### Exercise data
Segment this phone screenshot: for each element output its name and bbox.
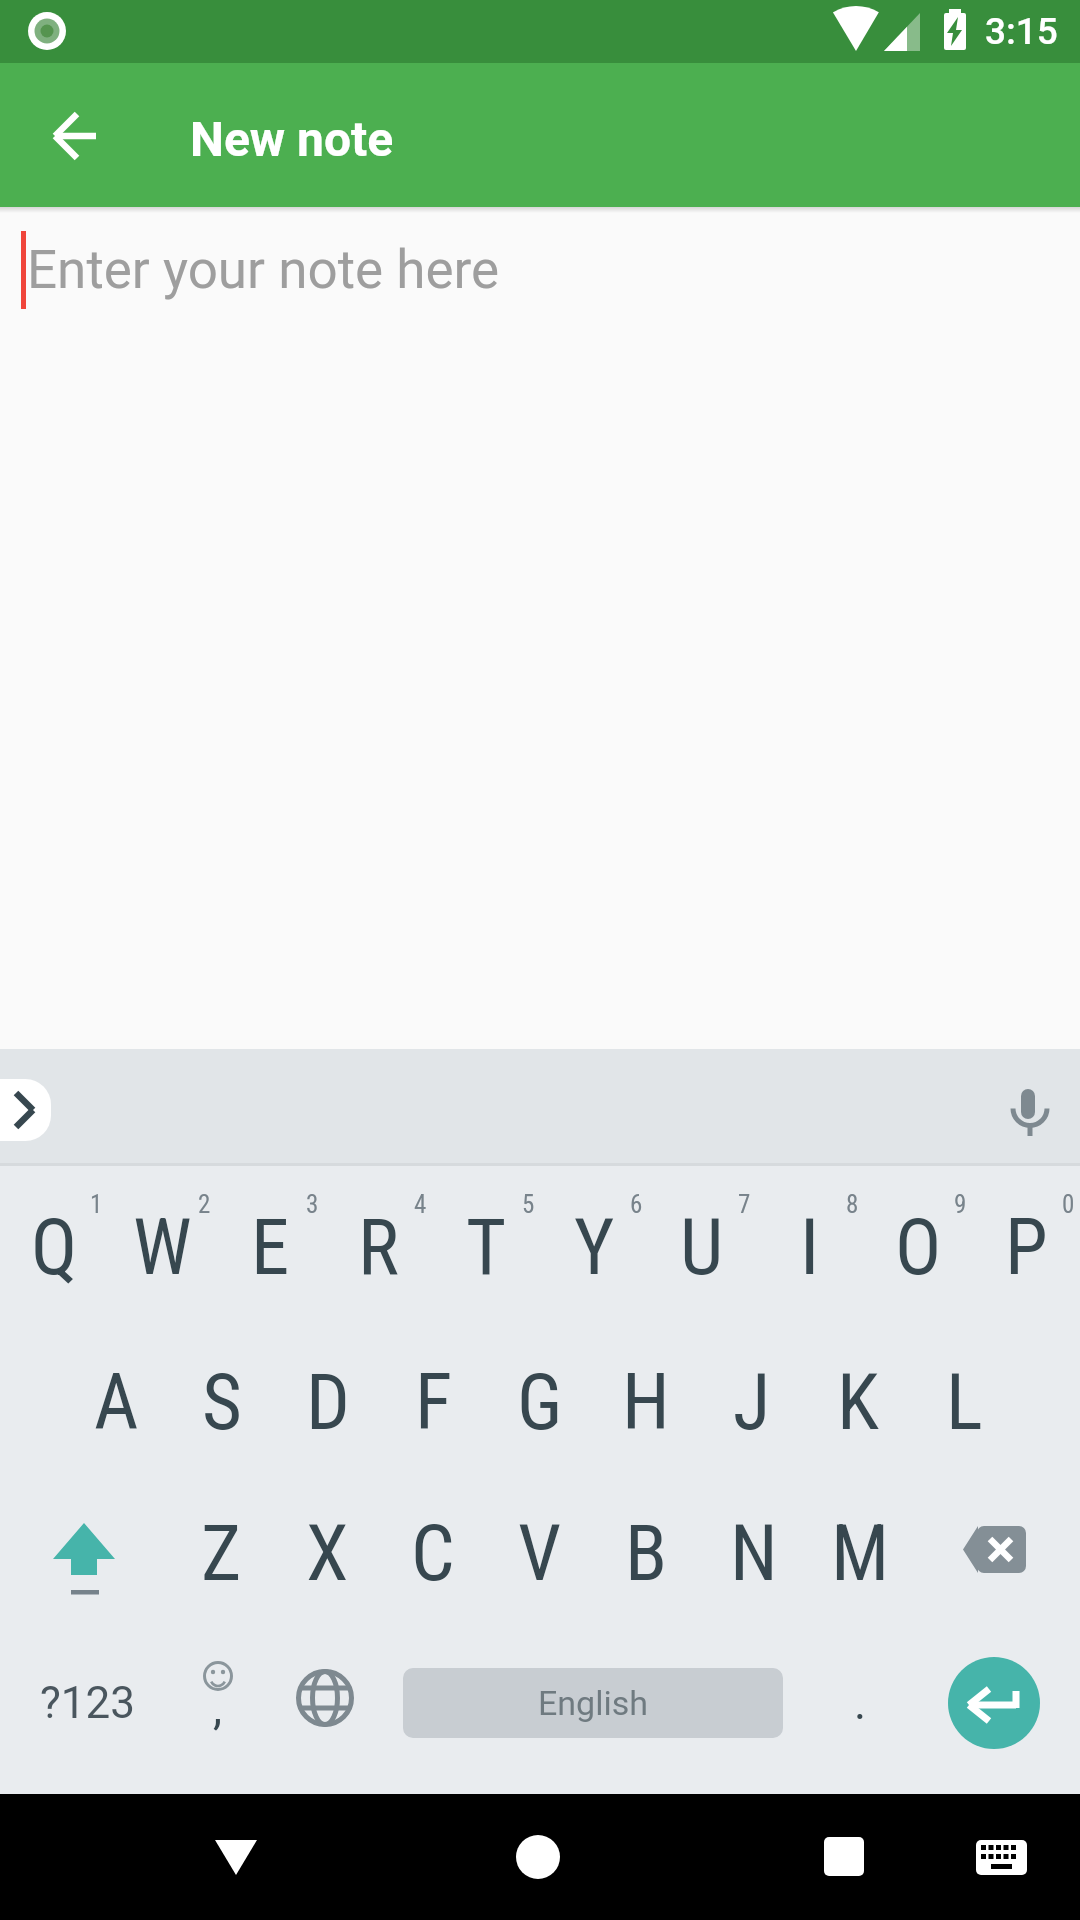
staticText: D: [306, 1358, 350, 1448]
button[interactable]: W: [108, 1166, 216, 1325]
staticText: English: [538, 1683, 649, 1723]
staticText: 3:15: [985, 10, 1058, 53]
button[interactable]: E: [216, 1166, 324, 1325]
staticText: U: [680, 1203, 724, 1293]
button[interactable]: N: [700, 1477, 807, 1627]
button[interactable]: Enter your note here: [0, 207, 1080, 1049]
button[interactable]: Y: [540, 1166, 648, 1325]
staticText: R: [358, 1203, 399, 1293]
staticText: G: [517, 1358, 563, 1448]
staticText: ?123: [40, 1677, 135, 1729]
staticText: W: [133, 1203, 192, 1293]
button[interactable]: English: [403, 1668, 783, 1738]
staticText: 7: [738, 1190, 751, 1219]
button[interactable]: D: [275, 1325, 381, 1477]
button[interactable]: [0, 1477, 168, 1627]
staticText: 5: [522, 1190, 535, 1219]
button[interactable]: H: [593, 1325, 699, 1477]
button[interactable]: [0, 1079, 51, 1141]
button[interactable]: S: [169, 1325, 275, 1477]
button[interactable]: Z: [168, 1477, 274, 1627]
staticText: V: [518, 1509, 562, 1599]
staticText: Y: [574, 1203, 615, 1293]
staticText: 2: [198, 1190, 211, 1219]
button[interactable]: [262, 1627, 386, 1779]
staticText: B: [625, 1509, 668, 1599]
button[interactable]: [914, 1477, 1080, 1627]
staticText: E: [251, 1203, 290, 1293]
staticText: N: [730, 1509, 778, 1599]
staticText: Enter your note here: [27, 239, 500, 301]
staticText: S: [202, 1358, 242, 1448]
button[interactable]: J: [699, 1325, 805, 1477]
staticText: H: [622, 1358, 670, 1448]
button[interactable]: M: [807, 1477, 914, 1627]
button[interactable]: B: [593, 1477, 700, 1627]
staticText: J: [733, 1358, 771, 1448]
staticText: X: [306, 1509, 349, 1599]
staticText: 9: [954, 1190, 967, 1219]
button[interactable]: [200, 1821, 272, 1893]
button[interactable]: A: [63, 1325, 169, 1477]
staticText: M: [831, 1509, 890, 1599]
button[interactable]: I: [756, 1166, 864, 1325]
staticText: Z: [201, 1509, 242, 1599]
button[interactable]: ,: [174, 1627, 262, 1779]
staticText: A: [94, 1358, 139, 1448]
staticText: K: [837, 1358, 879, 1448]
button[interactable]: [808, 1821, 880, 1893]
staticText: T: [466, 1203, 507, 1293]
staticText: 6: [630, 1190, 643, 1219]
staticText: 3: [306, 1190, 319, 1219]
button[interactable]: L: [911, 1325, 1017, 1477]
button[interactable]: R: [324, 1166, 432, 1325]
staticText: New note: [190, 111, 394, 167]
staticText: 4: [414, 1190, 427, 1219]
staticText: I: [800, 1203, 820, 1293]
staticText: L: [946, 1358, 983, 1448]
staticText: P: [1005, 1203, 1048, 1293]
button[interactable]: Q: [0, 1166, 108, 1325]
button[interactable]: U: [648, 1166, 756, 1325]
button[interactable]: O: [864, 1166, 972, 1325]
button[interactable]: G: [487, 1325, 593, 1477]
button[interactable]: F: [381, 1325, 487, 1477]
button[interactable]: [965, 1821, 1037, 1893]
button[interactable]: K: [805, 1325, 911, 1477]
button[interactable]: [994, 1072, 1066, 1144]
button[interactable]: .: [800, 1627, 920, 1779]
staticText: O: [895, 1203, 942, 1293]
staticText: .: [854, 1676, 867, 1730]
button[interactable]: ?123: [0, 1627, 174, 1779]
button[interactable]: P: [972, 1166, 1080, 1325]
button[interactable]: [502, 1821, 574, 1893]
staticText: 0: [1062, 1190, 1075, 1219]
button[interactable]: [948, 1657, 1040, 1749]
staticText: ,: [213, 1681, 223, 1735]
button[interactable]: V: [486, 1477, 593, 1627]
staticText: C: [411, 1509, 455, 1599]
button[interactable]: C: [380, 1477, 486, 1627]
staticText: 8: [846, 1190, 859, 1219]
staticText: 1: [90, 1190, 103, 1219]
button[interactable]: T: [432, 1166, 540, 1325]
staticText: F: [415, 1358, 453, 1448]
button[interactable]: X: [274, 1477, 380, 1627]
staticText: Q: [31, 1203, 78, 1293]
button[interactable]: [39, 99, 111, 171]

### What the task requires
Show each line of the listing that holds the string "your".

### The answer
button[interactable]: Enter your note here: [0, 207, 1080, 1049]
staticText: Enter your note here: [27, 239, 500, 301]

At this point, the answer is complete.